• **Requirement**
If a line in the listing includes the word "Google", copy it out.

BEGIN

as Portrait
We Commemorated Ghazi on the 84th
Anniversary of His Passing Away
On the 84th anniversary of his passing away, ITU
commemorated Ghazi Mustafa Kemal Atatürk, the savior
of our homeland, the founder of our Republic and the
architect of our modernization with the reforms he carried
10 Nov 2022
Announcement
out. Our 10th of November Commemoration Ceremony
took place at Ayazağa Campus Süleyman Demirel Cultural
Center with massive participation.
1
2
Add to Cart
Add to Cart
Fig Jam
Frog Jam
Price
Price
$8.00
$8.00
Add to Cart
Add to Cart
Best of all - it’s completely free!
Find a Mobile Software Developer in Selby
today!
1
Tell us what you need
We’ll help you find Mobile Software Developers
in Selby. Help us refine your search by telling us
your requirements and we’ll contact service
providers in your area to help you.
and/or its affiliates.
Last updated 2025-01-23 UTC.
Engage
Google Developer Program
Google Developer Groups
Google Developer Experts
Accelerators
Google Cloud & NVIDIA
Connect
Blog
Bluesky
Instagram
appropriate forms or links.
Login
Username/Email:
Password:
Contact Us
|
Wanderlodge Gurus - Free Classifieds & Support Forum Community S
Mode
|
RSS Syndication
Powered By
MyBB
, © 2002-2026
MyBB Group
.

END
BEGIN

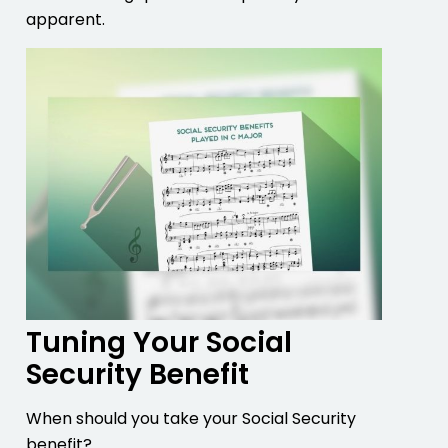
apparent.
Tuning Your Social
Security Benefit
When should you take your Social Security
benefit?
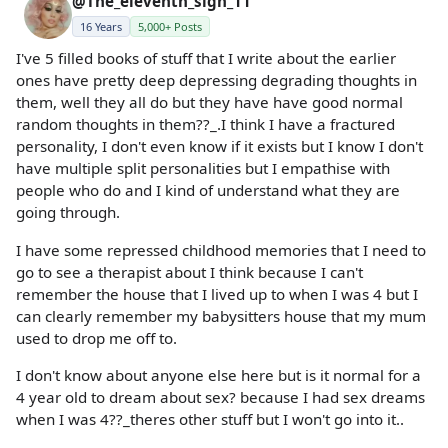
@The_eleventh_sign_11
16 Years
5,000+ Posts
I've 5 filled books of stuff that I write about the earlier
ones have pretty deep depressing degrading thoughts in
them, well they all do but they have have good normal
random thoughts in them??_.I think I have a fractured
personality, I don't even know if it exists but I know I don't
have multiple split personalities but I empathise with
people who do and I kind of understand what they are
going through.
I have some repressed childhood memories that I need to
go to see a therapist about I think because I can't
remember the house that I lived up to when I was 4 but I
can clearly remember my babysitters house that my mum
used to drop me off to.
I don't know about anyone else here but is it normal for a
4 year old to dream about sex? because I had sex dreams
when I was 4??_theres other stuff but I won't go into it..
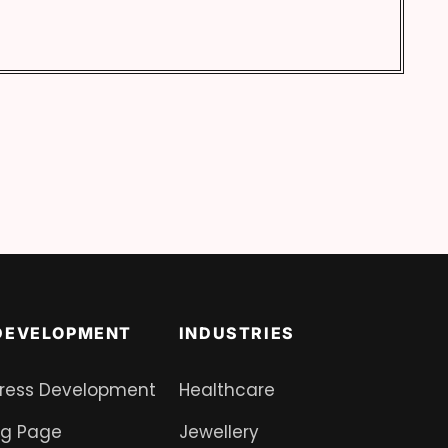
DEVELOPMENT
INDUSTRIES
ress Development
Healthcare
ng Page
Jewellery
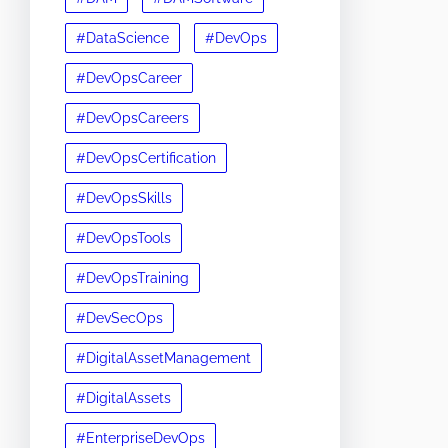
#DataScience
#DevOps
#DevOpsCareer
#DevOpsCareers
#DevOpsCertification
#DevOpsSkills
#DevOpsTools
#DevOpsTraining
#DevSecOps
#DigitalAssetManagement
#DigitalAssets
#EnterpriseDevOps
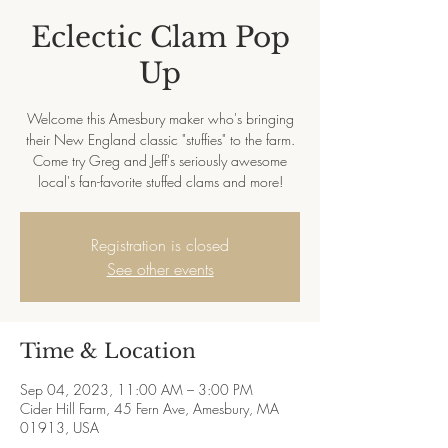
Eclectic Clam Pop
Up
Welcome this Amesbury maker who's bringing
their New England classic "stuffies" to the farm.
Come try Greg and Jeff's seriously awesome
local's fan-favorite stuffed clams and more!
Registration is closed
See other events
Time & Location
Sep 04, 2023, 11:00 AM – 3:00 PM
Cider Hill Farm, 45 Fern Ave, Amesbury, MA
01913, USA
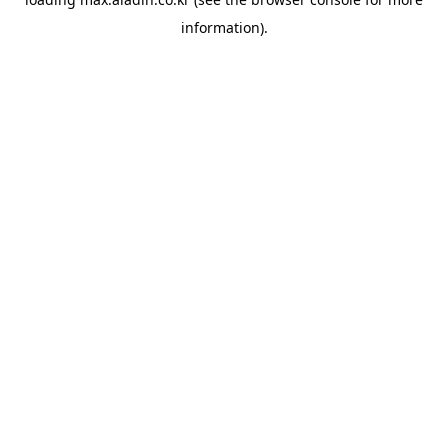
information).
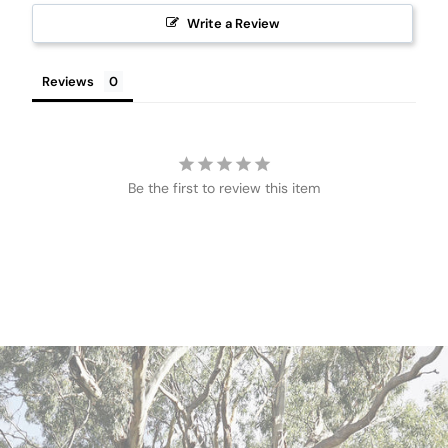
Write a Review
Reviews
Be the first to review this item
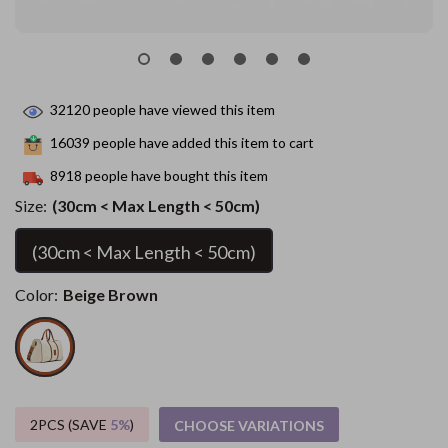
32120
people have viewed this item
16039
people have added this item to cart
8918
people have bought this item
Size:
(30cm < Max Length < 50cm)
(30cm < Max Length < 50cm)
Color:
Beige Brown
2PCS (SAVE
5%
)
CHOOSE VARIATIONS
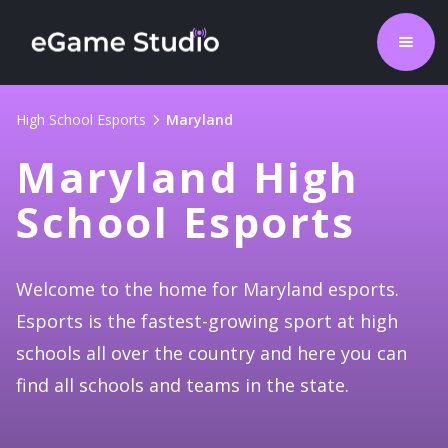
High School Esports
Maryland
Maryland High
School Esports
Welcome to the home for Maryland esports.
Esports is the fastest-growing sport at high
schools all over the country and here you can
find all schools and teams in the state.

END

• **The completed task**
Google Developer Program
Google Developer Groups
Google Developer Experts
Google Cloud & NVIDIA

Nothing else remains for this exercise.